Pour conclure, la République démocratique du Congo renouvelle son attachement indéfectible au droit international humanitaire ainsi qu’aux principes consacrés par la Charte des Nations Unies. Elle appelle l’ensemble des parties aux conflits armés à rompre avec toute logique d’escalade, à respecter scrupuleusement leurs obligations internationales, à garantir un accès humanitaire sûr, rapide et sans entrave, et à assurer la protection effective des civils, du personnel médical et des travailleurs humanitaires.
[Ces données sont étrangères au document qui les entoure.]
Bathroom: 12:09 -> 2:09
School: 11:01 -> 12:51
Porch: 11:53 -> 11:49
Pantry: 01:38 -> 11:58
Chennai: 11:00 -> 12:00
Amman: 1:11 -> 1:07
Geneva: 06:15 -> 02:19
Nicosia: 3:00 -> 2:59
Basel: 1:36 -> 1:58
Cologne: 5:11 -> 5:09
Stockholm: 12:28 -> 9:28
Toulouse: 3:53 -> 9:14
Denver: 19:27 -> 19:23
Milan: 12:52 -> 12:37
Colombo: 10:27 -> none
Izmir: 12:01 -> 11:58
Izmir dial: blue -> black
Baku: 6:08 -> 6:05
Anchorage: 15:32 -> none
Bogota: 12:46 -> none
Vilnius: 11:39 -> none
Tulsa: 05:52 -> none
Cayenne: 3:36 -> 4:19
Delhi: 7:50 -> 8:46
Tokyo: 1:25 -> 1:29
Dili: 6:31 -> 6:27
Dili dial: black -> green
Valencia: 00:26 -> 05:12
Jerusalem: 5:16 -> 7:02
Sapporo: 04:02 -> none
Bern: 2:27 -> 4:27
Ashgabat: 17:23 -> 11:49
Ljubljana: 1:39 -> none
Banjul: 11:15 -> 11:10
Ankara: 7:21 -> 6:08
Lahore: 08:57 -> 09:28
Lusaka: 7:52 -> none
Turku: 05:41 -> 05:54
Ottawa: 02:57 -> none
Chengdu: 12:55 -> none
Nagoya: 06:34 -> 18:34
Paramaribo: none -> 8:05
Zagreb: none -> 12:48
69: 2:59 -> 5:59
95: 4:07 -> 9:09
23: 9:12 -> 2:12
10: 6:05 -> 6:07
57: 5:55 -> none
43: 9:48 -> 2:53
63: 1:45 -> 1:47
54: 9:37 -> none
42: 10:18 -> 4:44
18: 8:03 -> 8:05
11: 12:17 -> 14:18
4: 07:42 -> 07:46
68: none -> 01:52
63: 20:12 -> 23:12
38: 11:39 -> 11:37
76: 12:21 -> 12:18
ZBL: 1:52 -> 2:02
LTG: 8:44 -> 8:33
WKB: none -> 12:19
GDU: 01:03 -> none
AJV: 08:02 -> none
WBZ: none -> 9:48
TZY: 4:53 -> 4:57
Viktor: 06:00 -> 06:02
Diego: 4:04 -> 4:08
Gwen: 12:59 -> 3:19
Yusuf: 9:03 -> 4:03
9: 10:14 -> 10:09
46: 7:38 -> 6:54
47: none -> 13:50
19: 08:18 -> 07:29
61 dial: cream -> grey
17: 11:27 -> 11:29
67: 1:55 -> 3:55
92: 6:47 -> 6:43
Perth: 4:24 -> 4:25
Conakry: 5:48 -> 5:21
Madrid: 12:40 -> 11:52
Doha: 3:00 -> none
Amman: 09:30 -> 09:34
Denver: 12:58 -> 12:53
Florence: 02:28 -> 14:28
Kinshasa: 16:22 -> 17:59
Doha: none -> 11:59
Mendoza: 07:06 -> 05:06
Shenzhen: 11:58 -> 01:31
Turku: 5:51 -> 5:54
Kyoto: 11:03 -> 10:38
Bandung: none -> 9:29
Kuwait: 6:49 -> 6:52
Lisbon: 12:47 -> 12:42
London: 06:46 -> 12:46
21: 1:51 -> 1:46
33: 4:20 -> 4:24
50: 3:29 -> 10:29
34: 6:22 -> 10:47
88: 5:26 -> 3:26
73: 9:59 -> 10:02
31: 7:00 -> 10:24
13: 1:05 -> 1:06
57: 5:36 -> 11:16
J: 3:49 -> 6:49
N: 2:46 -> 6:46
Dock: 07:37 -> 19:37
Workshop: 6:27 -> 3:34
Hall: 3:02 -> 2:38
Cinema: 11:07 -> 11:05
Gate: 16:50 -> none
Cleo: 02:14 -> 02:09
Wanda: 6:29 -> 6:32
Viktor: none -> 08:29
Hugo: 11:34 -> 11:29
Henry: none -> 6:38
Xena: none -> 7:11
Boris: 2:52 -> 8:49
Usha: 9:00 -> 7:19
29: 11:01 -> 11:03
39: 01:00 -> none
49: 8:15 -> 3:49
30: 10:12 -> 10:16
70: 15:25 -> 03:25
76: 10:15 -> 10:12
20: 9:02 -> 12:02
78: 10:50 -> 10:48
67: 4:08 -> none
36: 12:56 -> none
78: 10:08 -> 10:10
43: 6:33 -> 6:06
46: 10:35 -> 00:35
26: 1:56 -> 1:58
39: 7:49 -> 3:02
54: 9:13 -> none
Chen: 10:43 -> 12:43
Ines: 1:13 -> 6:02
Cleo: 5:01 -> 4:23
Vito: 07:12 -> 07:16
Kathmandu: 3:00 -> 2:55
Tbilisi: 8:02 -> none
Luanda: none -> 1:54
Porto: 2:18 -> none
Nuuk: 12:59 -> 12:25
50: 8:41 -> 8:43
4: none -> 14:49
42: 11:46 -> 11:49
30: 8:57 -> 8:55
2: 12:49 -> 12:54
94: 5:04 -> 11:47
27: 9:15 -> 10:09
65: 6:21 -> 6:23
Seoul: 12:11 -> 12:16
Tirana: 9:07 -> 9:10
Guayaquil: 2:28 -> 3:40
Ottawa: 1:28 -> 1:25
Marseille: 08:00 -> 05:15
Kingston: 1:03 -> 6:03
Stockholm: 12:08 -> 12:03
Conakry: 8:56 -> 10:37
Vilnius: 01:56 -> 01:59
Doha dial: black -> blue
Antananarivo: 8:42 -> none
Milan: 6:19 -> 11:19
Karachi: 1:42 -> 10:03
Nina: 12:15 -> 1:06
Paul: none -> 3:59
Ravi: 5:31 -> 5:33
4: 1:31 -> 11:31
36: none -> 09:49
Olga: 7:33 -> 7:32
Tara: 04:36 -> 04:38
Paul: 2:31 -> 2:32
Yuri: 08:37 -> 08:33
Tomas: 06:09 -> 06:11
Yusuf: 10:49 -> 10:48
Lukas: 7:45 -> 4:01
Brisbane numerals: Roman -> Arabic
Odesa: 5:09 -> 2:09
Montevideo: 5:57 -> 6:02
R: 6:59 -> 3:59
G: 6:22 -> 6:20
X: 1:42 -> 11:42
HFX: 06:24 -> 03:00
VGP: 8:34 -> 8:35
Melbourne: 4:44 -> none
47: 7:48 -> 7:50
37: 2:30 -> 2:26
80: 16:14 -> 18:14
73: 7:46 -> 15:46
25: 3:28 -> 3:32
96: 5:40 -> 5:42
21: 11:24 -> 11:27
À cet égard, elle aimerait souligner trois points :

Premièrement, le Conseil et les partenaires internationaux doivent veiller à ce que les mandats, les ressources et l’appui au renforcement des capacités nationales soient clairement définis, étroitement coordonnés et pleinement adaptés aux réalités du terrain, notamment dans les domaines de la sécurité, de la justice, de l’alerte rapide et de la protection communautaire.

Deuxièmement, la protection des civils doit s’inscrire dans des investissements durables en faveur de la consolidation de la paix, du développement et du traitement des causes profondes des conflits, seule voie à même de produire des effets durables sur le terrain.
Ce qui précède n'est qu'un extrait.